Murder in the Collective

Home > Other > Murder in the Collective > Page 7
Murder in the Collective Page 7

by Barbara Wilson


  I couldn’t understand her attitude at all. “How can you be so…calm about it?”

  “Calm!” she laughed abruptly, looked at me as if I were crazy, then said, “Don’t you think it’s time we called the police?”

  They arrived remarkably quickly, while I was still on the phone to Penny, trying to explain what had happened.

  “Now, start again, you’re completely worked up, Pam. Jeremy was in the red light and Fran didn’t remember what had happened. But Jeremy, Pam, is Jeremy all right?”

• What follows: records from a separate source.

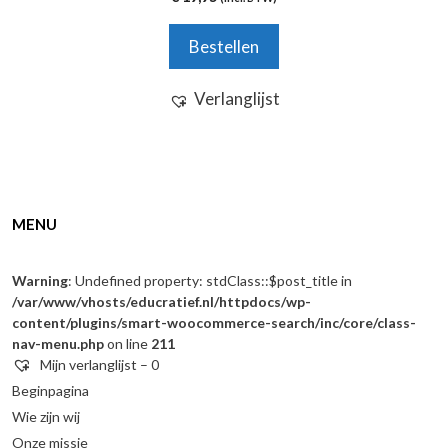
v
a
n
Bestellen
5
Verlanglijst
MENU
Warning
: Undefined property: stdClass::$post_title in
/var/www/vhosts/educratief.nl/httpdocs/wp-
content/plugins/smart-woocommerce-search/inc/core/class-
nav-menu.php
on line
211
Mijn verlanglijst –
0
Beginpagina
Wie zijn wij
Onze missie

  “I have to go now,” I said. “It’s the sirens.”

  “Pam, is Jeremy all right? I have a reason for asking.”

  “Can you just come down here, Penny, please?”

  “I’m coming, I’m coming.”

  I couldn’t bring myself to tell her.

  Horror has a way of settling in layers, like dust in an old house that you can’t brush off just once. Delayed shock, I guess, the body’s way of softening the blow. It amazes me in retrospect that Hadley and I were so cool, first at finding Jeremy and then at dealing with Fran, especially since I did suspect her of being more involved than she let on. I didn’t think she “murdered” Jeremy, but that was partly because I wasn’t thinking “murdered” any more than I could help it.

  I hadn’t brushed off that final layer of dust called death.

  The six cops who turned up (three patrol cars full) were a lot different from Officers Bill and Alice this morning, just as homicide is quite a different crime than breaking and entering. They were all men and all enormous, striding with their heavy boots into the office, into the back of the shop to the darkroom.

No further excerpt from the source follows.